*** Task data ***
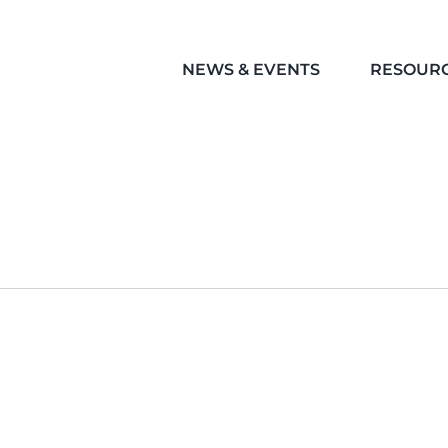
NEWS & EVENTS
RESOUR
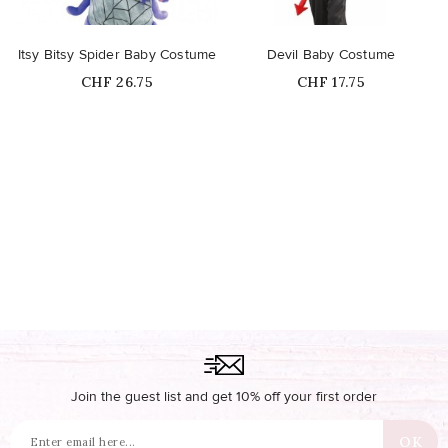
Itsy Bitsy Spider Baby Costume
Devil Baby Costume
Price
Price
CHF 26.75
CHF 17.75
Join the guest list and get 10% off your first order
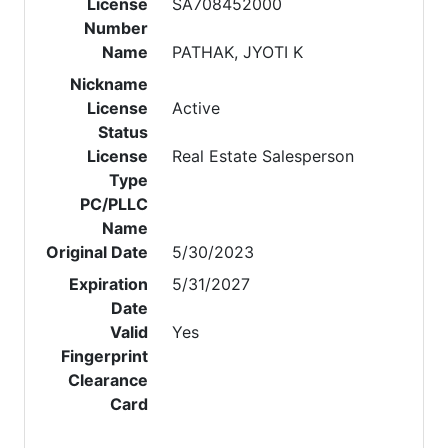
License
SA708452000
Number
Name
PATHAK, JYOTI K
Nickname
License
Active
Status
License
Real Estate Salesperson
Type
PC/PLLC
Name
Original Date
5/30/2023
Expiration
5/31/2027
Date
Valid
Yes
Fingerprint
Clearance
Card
*** End of Task data ***
*** Task data ***
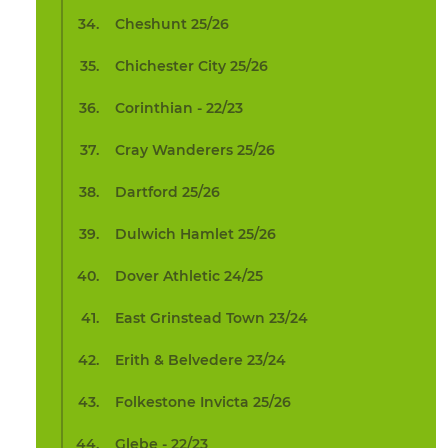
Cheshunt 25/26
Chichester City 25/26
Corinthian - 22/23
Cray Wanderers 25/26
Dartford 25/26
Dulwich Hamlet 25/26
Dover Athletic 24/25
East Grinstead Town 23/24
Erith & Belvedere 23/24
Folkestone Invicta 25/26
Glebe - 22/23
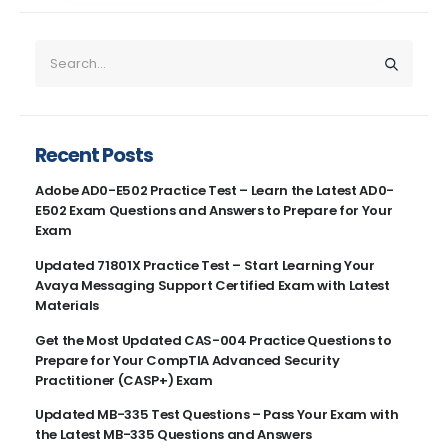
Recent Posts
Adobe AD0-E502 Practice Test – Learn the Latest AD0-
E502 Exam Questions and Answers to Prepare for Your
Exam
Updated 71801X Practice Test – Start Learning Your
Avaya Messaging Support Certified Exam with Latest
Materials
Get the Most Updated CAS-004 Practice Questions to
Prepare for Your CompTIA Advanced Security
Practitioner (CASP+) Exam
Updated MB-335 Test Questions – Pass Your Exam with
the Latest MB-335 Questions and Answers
*** End of Task data ***
> [Problem requirements] Above are some entries. Restate word for word the lines from the one holding "Glebe - 22/23" through the one holding "the Latest MB-335 Questions and Answers", but not the pictures.

> [Solved problem]
Glebe - 22/23
Recent Posts
Adobe AD0-E502 Practice Test – Learn the Latest AD0-
E502 Exam Questions and Answers to Prepare for Your
Exam
Updated 71801X Practice Test – Start Learning Your
Avaya Messaging Support Certified Exam with Latest
Materials
Get the Most Updated CAS-004 Practice Questions to
Prepare for Your CompTIA Advanced Security
Practitioner (CASP+) Exam
Updated MB-335 Test Questions – Pass Your Exam with
the Latest MB-335 Questions and Answers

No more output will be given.